- Born: 1885 Ramankole, Hyderabad State, British India
- Died: 23 January 1973 (aged 87–88) Hyderabad, India
- Occupations: Political leader; social reformer;
- Spouse: Rajamma (m.1921) Lalitabai (m.1929)

= Arige Ramaswamy =

Indian social activist (1885–1973)

Arige Ramaswamy (1885 – 23 January 1973) was an Indian social activist, politician and social reformer.

==Early life==
Born on 1885 in a Mala family to Arige Balayya at Ramankole, Hyderabad State (now Secunderabad, Andhra Pradesh). He also worked as ticket collector in Nizam's railways.

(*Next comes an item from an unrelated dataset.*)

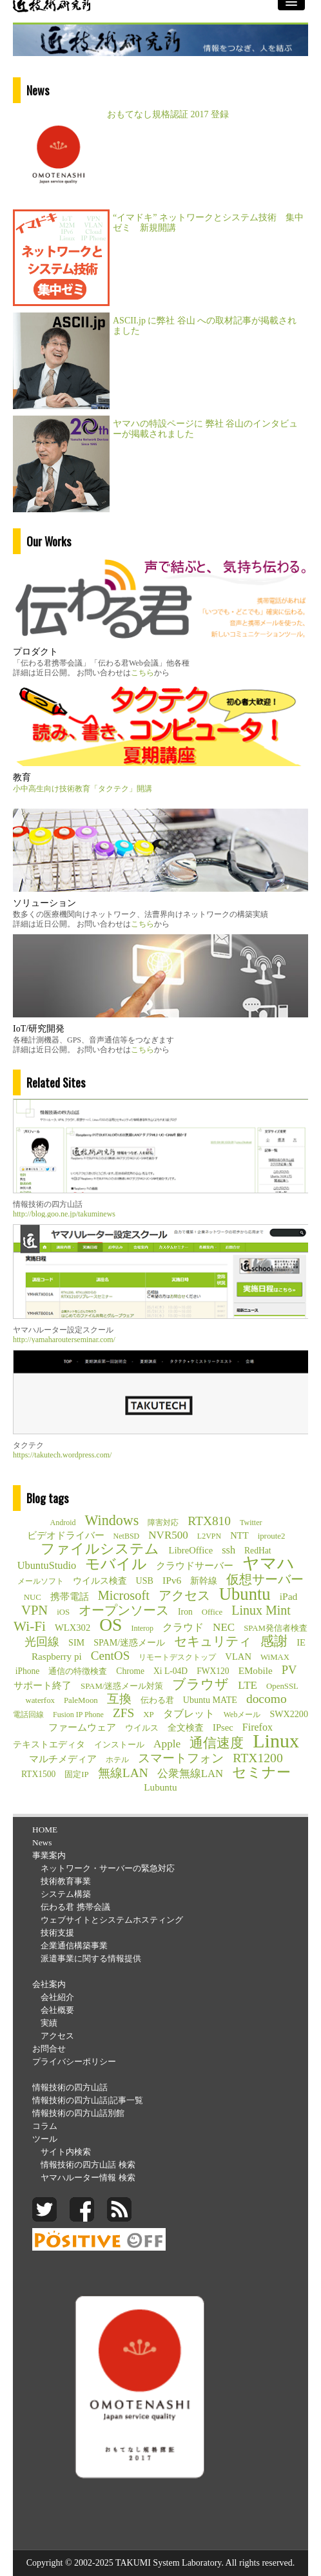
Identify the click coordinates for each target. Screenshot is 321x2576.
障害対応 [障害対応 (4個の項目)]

He was follower of Achala Siddhanta and also the Brahmo Samaj. He founded Sunitha Bala Samajam and carried out social reform among the Dalits.

==Movement==

He worked along with Bhagya Reddy Varma, S. Venkat Rao and other activists, who organized the Dalits in the early 20th century. Recognising the socio-economic backwardness of Madigas, he formed the Arundhatiya Association for their welfare.

Ramaswamy married a Madiga boy with a Mala girl, which was opposed by Bhagya Reddy Varma and the community members. In 1922, he established Adi Hindu Jathoyonnathi Sabha.

==Politics==

Later, he joined INC and became Joint Secretary in Telangana Congress and been Minister in state govt. He was also associated with "Grandhalaya (library)" movement.

He died on 23 January 1973 at Hyderabad, Andhra Pradesh.